• What this task involves: Would you retype every line below without changing anything?

[Stored data entries]
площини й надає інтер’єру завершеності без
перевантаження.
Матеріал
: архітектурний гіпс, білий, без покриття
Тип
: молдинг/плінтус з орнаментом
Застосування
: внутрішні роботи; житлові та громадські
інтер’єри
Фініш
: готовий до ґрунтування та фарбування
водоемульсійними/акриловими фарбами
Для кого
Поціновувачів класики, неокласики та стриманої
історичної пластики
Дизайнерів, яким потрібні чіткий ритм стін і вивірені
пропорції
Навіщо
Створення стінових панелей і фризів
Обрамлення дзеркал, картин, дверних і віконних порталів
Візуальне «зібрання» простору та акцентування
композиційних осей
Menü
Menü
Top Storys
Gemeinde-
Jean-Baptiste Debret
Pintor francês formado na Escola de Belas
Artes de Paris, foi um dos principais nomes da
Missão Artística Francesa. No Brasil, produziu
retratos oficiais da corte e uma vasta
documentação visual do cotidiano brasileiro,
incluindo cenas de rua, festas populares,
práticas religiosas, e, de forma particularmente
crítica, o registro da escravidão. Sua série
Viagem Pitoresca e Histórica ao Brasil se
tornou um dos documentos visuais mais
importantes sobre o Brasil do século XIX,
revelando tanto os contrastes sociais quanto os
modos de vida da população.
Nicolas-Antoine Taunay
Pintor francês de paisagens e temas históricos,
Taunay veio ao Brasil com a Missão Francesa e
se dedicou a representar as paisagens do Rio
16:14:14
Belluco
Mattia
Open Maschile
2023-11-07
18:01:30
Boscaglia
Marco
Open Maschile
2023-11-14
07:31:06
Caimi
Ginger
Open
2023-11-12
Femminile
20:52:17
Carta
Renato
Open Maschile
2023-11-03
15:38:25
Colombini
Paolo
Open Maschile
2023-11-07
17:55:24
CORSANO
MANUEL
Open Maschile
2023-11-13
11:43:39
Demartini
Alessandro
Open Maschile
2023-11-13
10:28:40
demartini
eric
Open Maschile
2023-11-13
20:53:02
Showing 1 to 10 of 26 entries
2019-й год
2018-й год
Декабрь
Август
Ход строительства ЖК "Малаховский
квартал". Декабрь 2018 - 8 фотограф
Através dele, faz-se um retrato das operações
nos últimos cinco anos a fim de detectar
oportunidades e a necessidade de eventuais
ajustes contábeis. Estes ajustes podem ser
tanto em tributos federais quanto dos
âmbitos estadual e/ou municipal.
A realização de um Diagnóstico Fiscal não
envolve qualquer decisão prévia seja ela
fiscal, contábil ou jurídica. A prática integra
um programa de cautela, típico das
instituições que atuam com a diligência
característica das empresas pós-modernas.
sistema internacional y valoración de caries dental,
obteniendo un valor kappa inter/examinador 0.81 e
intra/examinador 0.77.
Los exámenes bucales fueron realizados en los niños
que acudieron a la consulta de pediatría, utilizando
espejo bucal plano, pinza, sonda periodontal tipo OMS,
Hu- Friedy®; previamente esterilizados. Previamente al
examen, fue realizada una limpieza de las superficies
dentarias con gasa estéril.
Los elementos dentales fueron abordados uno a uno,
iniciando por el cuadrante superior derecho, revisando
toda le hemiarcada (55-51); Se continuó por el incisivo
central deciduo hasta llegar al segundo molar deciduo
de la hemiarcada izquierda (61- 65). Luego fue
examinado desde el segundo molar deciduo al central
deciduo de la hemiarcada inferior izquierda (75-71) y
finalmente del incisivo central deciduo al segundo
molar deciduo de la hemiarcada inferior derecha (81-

• Your response:
площини й надає інтер’єру завершеності без
перевантаження.
Матеріал
: архітектурний гіпс, білий, без покриття
Тип
: молдинг/плінтус з орнаментом
Застосування
: внутрішні роботи; житлові та громадські
інтер’єри
Фініш
: готовий до ґрунтування та фарбування
водоемульсійними/акриловими фарбами
Для кого
Поціновувачів класики, неокласики та стриманої
історичної пластики
Дизайнерів, яким потрібні чіткий ритм стін і вивірені
пропорції
Навіщо
Створення стінових панелей і фризів
Обрамлення дзеркал, картин, дверних і віконних порталів
Візуальне «зібрання» простору та акцентування
композиційних осей
Menü
Menü
Top Storys
Gemeinde-
Jean-Baptiste Debret
Pintor francês formado na Escola de Belas
Artes de Paris, foi um dos principais nomes da
Missão Artística Francesa. No Brasil, produziu
retratos oficiais da corte e uma vasta
documentação visual do cotidiano brasileiro,
incluindo cenas de rua, festas populares,
práticas religiosas, e, de forma particularmente
crítica, o registro da escravidão. Sua série
Viagem Pitoresca e Histórica ao Brasil se
tornou um dos documentos visuais mais
importantes sobre o Brasil do século XIX,
revelando tanto os contrastes sociais quanto os
modos de vida da população.
Nicolas-Antoine Taunay
Pintor francês de paisagens e temas históricos,
Taunay veio ao Brasil com a Missão Francesa e
se dedicou a representar as paisagens do Rio
16:14:14
Belluco
Mattia
Open Maschile
2023-11-07
18:01:30
Boscaglia
Marco
Open Maschile
2023-11-14
07:31:06
Caimi
Ginger
Open
2023-11-12
Femminile
20:52:17
Carta
Renato
Open Maschile
2023-11-03
15:38:25
Colombini
Paolo
Open Maschile
2023-11-07
17:55:24
CORSANO
MANUEL
Open Maschile
2023-11-13
11:43:39
Demartini
Alessandro
Open Maschile
2023-11-13
10:28:40
demartini
eric
Open Maschile
2023-11-13
20:53:02
Showing 1 to 10 of 26 entries
2019-й год
2018-й год
Декабрь
Август
Ход строительства ЖК "Малаховский
квартал". Декабрь 2018 - 8 фотограф
Através dele, faz-se um retrato das operações
nos últimos cinco anos a fim de detectar
oportunidades e a necessidade de eventuais
ajustes contábeis. Estes ajustes podem ser
tanto em tributos federais quanto dos
âmbitos estadual e/ou municipal.
A realização de um Diagnóstico Fiscal não
envolve qualquer decisão prévia seja ela
fiscal, contábil ou jurídica. A prática integra
um programa de cautela, típico das
instituições que atuam com a diligência
característica das empresas pós-modernas.
sistema internacional y valoración de caries dental,
obteniendo un valor kappa inter/examinador 0.81 e
intra/examinador 0.77.
Los exámenes bucales fueron realizados en los niños
que acudieron a la consulta de pediatría, utilizando
espejo bucal plano, pinza, sonda periodontal tipo OMS,
Hu- Friedy®; previamente esterilizados. Previamente al
examen, fue realizada una limpieza de las superficies
dentarias con gasa estéril.
Los elementos dentales fueron abordados uno a uno,
iniciando por el cuadrante superior derecho, revisando
toda le hemiarcada (55-51); Se continuó por el incisivo
central deciduo hasta llegar al segundo molar deciduo
de la hemiarcada izquierda (61- 65). Luego fue
examinado desde el segundo molar deciduo al central
deciduo de la hemiarcada inferior izquierda (75-71) y
finalmente del incisivo central deciduo al segundo
molar deciduo de la hemiarcada inferior derecha (81-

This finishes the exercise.